– О ком это ты думаешь, негодяй? С кем разговариваешь?
– С жизнью своей.
– Что, у тебя есть жизнь кроме меня? Сейчас убью обоих!
И я вновь возвращаюсь в уготованное мне судьбой пространство. Может быть, думать о себе – вообще пошлость? Мое «я» оказалось не большим, не заглавным: никто от меня ничего исключительного не требует и не ждет. А невостребованную энергию уместнее всего перекачать в мое «ты», которое мне во всех отношениях представляется более интересным и таинственным.

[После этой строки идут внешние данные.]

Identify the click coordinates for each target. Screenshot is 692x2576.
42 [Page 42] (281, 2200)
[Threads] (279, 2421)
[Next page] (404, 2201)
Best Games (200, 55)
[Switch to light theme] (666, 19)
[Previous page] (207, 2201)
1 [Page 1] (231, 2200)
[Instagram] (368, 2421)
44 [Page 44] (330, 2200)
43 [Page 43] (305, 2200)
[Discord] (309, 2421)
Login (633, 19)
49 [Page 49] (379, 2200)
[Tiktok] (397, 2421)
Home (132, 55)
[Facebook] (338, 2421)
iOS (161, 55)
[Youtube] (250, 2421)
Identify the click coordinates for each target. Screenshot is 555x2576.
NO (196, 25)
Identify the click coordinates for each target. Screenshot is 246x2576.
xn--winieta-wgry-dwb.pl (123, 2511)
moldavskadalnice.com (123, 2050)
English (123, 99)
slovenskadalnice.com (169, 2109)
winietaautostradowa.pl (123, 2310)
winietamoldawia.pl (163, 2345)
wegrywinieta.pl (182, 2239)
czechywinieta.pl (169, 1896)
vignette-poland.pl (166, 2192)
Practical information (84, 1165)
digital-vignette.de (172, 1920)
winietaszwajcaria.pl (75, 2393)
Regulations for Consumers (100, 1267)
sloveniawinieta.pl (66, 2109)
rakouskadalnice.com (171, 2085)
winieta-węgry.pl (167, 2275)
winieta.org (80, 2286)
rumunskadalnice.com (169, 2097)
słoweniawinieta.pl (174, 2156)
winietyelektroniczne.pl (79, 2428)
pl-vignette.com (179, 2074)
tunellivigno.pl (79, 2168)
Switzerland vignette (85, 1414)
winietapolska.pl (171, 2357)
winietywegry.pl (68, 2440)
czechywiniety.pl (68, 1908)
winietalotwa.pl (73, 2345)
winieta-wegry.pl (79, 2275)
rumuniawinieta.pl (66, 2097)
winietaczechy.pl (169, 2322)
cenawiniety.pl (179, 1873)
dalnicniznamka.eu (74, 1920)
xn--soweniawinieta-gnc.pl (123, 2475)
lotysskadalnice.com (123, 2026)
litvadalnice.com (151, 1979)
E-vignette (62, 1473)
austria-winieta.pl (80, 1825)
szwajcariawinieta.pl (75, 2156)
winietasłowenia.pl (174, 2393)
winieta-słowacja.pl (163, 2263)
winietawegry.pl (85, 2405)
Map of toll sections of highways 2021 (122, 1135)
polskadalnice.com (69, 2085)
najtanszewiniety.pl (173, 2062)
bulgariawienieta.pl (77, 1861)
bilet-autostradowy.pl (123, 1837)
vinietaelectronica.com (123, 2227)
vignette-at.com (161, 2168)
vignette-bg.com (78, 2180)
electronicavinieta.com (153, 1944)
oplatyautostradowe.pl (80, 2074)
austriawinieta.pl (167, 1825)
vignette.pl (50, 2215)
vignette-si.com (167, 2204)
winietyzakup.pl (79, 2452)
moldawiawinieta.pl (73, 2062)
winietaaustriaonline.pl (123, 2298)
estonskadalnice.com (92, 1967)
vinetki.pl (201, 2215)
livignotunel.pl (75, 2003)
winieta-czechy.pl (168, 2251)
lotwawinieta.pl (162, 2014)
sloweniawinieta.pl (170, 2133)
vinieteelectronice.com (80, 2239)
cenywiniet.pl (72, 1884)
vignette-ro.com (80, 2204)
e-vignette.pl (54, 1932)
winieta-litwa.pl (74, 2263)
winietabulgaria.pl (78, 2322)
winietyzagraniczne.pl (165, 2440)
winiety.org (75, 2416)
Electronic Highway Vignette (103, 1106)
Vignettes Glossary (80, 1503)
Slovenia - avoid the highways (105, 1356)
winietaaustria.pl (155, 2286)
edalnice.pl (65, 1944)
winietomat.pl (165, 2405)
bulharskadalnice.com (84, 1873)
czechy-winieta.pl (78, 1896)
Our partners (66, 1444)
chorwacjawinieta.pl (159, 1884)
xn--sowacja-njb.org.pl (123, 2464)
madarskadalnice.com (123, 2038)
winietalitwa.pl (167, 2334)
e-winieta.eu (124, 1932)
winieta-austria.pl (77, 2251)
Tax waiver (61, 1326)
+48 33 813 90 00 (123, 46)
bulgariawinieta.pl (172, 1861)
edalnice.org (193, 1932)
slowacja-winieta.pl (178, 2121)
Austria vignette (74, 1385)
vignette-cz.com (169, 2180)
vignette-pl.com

Перекачка осуществляется предельно простым техническим способом: внимательным, сочувственно-напряженным выслушиванием полного текста Делиных событий и переживаний. Каждый день, от «прихожу я» до «и тут я ушла». Я никогда не видел здания ее института, но всю внутреннюю инфраструктуру знаю до мельчайших подробностей: от зарубежных связей директора до интимных связей долговязой, с выпученными глазами лаборантки Регины, от пылящегося в подвале иностранного оборудования до предстоящего в конце года сокращения двух отделов. Каждую новость я адекватно воспринимаю и в синхронном контексте, и в плане историко-диахроническом. Белозубова вернулась, причем на должность ведущего сотрудника. Как? – поражаюсь я, – ведь ее же бесповоротно выжили три года назад! И каково теперь будет Черноглазовой работать «под» заклятой врагиней! Я честно всем этим интересуюсь («inter esse» – находиться между), во всем этом нахожусь. Никогда не позволял себе слушать вполуха, думая при этом о посторонне-своем и воспринимая милый вздор всего-навсего как неизбежную прелюдию к предстоящим и наиболее любезным мужскому уху страстным междометиям, а также свободным от смысловых пут нечленораздельным рефлекторно-звуковым потокам.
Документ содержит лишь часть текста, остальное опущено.